Certificate revocation checking is an important part of identity verification. Having the ability to revoke a previously valid certificate allows us to respond quickly to a breach or a theft of the private key associated with the certificate and prevent fraudulent use of that certificate. This may sound theoretical but we had one such widespread incident with the heartbleed vulnerability where millions of certificates were potentially compromised and had to be revoked. OCSP (online certificate status protocol) is a protocol used by clients to check if the certificate they have is still valid and has not been revoked. Of the different methods of checking for revocation, it’s the most secure and allows for the quickest response once a revocation happens.
Challenges with OCSP
While OCSP provides the most secure checking of the certificate revocation status, there are several challenges with OCSP. Since OCSP relies on the CAs responding on a client connection, it puts them in the position of running an online service in a highly reliable fashion.
CAs are organizations optimized to provide trust and accountability, but not necessarily resilient infrastructure.
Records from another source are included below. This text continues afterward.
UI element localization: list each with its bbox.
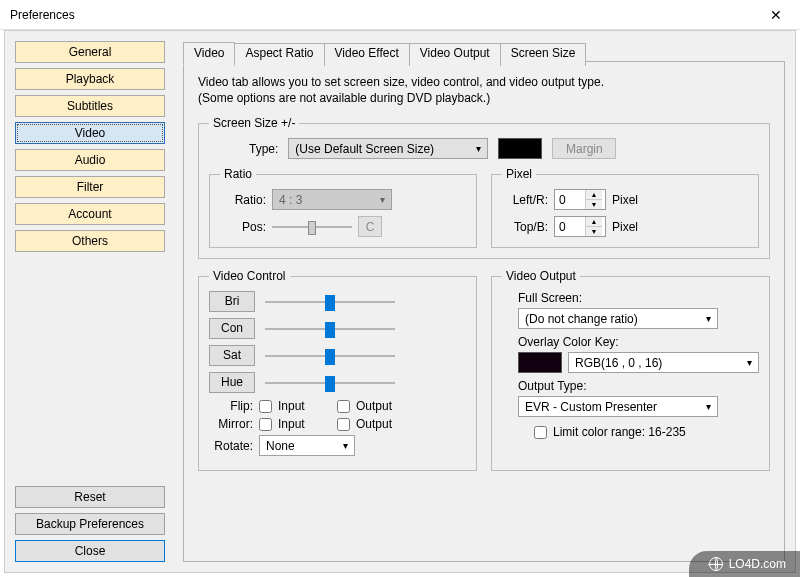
left-label: Left/R: [502, 193, 548, 207]
sidebar-item-general[interactable]: General [15, 41, 165, 63]
fullscreen-label: Full Screen: [502, 291, 759, 305]
type-select[interactable]: (Use Default Screen Size) ▾ [288, 138, 488, 159]
content: General Playback Subtitles Video Audio F… [4, 30, 796, 573]
overlay-color-swatch[interactable] [518, 352, 562, 373]
output-type-select-value: EVR - Custom Presenter [525, 400, 657, 414]
ratio-label: Ratio: [220, 193, 266, 207]
main-panel: Video Aspect Ratio Video Effect Video Ou… [183, 41, 785, 562]
chevron-down-icon: ▾ [476, 143, 481, 154]
globe-icon [709, 557, 723, 571]
brightness-button[interactable]: Bri [209, 291, 255, 312]
ratio-legend: Ratio [220, 167, 256, 181]
screen-size-legend: Screen Size +/- [209, 116, 299, 130]
video-output-legend: Video Output [502, 269, 580, 283]
window-title: Preferences [10, 8, 75, 22]
brightness-slider[interactable] [265, 293, 395, 311]
close-button[interactable]: Close [15, 540, 165, 562]
close-icon[interactable]: ✕ [762, 7, 790, 23]
left-input[interactable] [555, 193, 585, 207]
video-control-legend: Video Control [209, 269, 290, 283]
saturation-button[interactable]: Sat [209, 345, 255, 366]
sidebar-item-playback[interactable]: Playback [15, 68, 165, 90]
output-type-label: Output Type: [502, 379, 759, 393]
pixel-legend: Pixel [502, 167, 536, 181]
limit-color-range-label: Limit color range: 16-235 [553, 425, 686, 439]
video-output-group: Video Output Full Screen: (Do not change… [491, 269, 770, 471]
titlebar: Preferences ✕ [0, 0, 800, 30]
flip-input-checkbox[interactable] [259, 400, 272, 413]
hue-slider[interactable] [265, 374, 395, 392]
ratio-group: Ratio Ratio: 4 : 3 ▾ Pos: [209, 167, 477, 248]
chevron-down-icon: ▾ [747, 357, 752, 368]
chevron-down-icon: ▾ [706, 401, 711, 412]
overlay-label: Overlay Color Key: [502, 335, 759, 349]
pos-slider[interactable] [272, 218, 352, 236]
spin-down-icon[interactable]: ▼ [586, 200, 602, 210]
flip-output-checkbox[interactable] [337, 400, 350, 413]
tabs: Video Aspect Ratio Video Effect Video Ou… [183, 41, 785, 64]
pixel-unit: Pixel [612, 220, 638, 234]
flip-output-label: Output [356, 399, 392, 413]
sidebar-item-subtitles[interactable]: Subtitles [15, 95, 165, 117]
mirror-output-label: Output [356, 417, 392, 431]
overlay-select[interactable]: RGB(16 , 0 , 16) ▾ [568, 352, 759, 373]
pixel-unit: Pixel [612, 193, 638, 207]
spin-down-icon[interactable]: ▼ [586, 227, 602, 237]
center-button[interactable]: C [358, 216, 382, 237]
left-spinner[interactable]: ▲▼ [554, 189, 606, 210]
ratio-select-value: 4 : 3 [279, 193, 302, 207]
top-spinner[interactable]: ▲▼ [554, 216, 606, 237]
tab-video[interactable]: Video [183, 42, 235, 65]
sidebar-item-video[interactable]: Video [15, 122, 165, 144]
color-swatch[interactable] [498, 138, 542, 159]
output-type-select[interactable]: EVR - Custom Presenter ▾ [518, 396, 718, 417]
chevron-down-icon: ▾ [343, 440, 348, 451]
spin-up-icon[interactable]: ▲ [586, 190, 602, 200]
tab-screen-size[interactable]: Screen Size [500, 43, 587, 66]
hue-button[interactable]: Hue [209, 372, 255, 393]
tab-aspect-ratio[interactable]: Aspect Ratio [234, 43, 324, 66]
rotate-select[interactable]: None ▾ [259, 435, 355, 456]
reset-button[interactable]: Reset [15, 486, 165, 508]
mirror-label: Mirror: [209, 417, 253, 431]
sidebar: General Playback Subtitles Video Audio F… [15, 41, 165, 562]
watermark: LO4D.com [689, 551, 800, 577]
pixel-group: Pixel Left/R: ▲▼ Pixel Top/B: [491, 167, 759, 248]
top-input[interactable] [555, 220, 585, 234]
description: Video tab allows you to set screen size,… [198, 74, 770, 106]
sidebar-item-filter[interactable]: Filter [15, 176, 165, 198]
saturation-slider[interactable] [265, 347, 395, 365]
tab-video-effect[interactable]: Video Effect [324, 43, 410, 66]
screen-size-group: Screen Size +/- Type: (Use Default Scree… [198, 116, 770, 259]
top-label: Top/B: [502, 220, 548, 234]
mirror-output-checkbox[interactable] [337, 418, 350, 431]
tab-panel: Video tab allows you to set screen size,… [183, 61, 785, 562]
spin-up-icon[interactable]: ▲ [586, 217, 602, 227]
fullscreen-select-value: (Do not change ratio) [525, 312, 638, 326]
contrast-slider[interactable] [265, 320, 395, 338]
sidebar-item-account[interactable]: Account [15, 203, 165, 225]
pos-label: Pos: [220, 220, 266, 234]
tab-video-output[interactable]: Video Output [409, 43, 501, 66]
video-control-group: Video Control Bri Con Sat Hue [198, 269, 477, 471]
flip-label: Flip: [209, 399, 253, 413]
backup-preferences-button[interactable]: Backup Preferences [15, 513, 165, 535]
chevron-down-icon: ▾ [706, 313, 711, 324]
contrast-button[interactable]: Con [209, 318, 255, 339]
mirror-input-checkbox[interactable] [259, 418, 272, 431]
type-select-value: (Use Default Screen Size) [295, 142, 434, 156]
sidebar-item-audio[interactable]: Audio [15, 149, 165, 171]
chevron-down-icon: ▾ [380, 194, 385, 205]
sidebar-item-others[interactable]: Others [15, 230, 165, 252]
fullscreen-select[interactable]: (Do not change ratio) ▾ [518, 308, 718, 329]
watermark-text: LO4D.com [729, 557, 786, 571]
limit-color-range-checkbox[interactable] [534, 426, 547, 439]
flip-input-label: Input [278, 399, 305, 413]
mirror-input-label: Input [278, 417, 305, 431]
ratio-select[interactable]: 4 : 3 ▾ [272, 189, 392, 210]
rotate-select-value: None [266, 439, 295, 453]
type-label: Type: [249, 142, 278, 156]
margin-button[interactable]: Margin [552, 138, 616, 159]
rotate-label: Rotate: [209, 439, 253, 453]
overlay-select-value: RGB(16 , 0 , 16) [575, 356, 662, 370]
Even temporary unavailability of responses from CAs makes it quite difficult to check for revocation. Because of these availability challenges, most clients which check for OCSP have chosen to silently ignore revocation check failures (known as “soft-fail”). Unfortunately, this significantly diminishes the value of OCSP checking because it fails in exactly the cases it’s trying to prevent. As Google software engineer Adam Langley said in a blog post: “soft-fail revocation checks are like a seat-belt that snaps when you crash. Even though it works 99% of the time, it’s worthless because it only works when you don’t need it.”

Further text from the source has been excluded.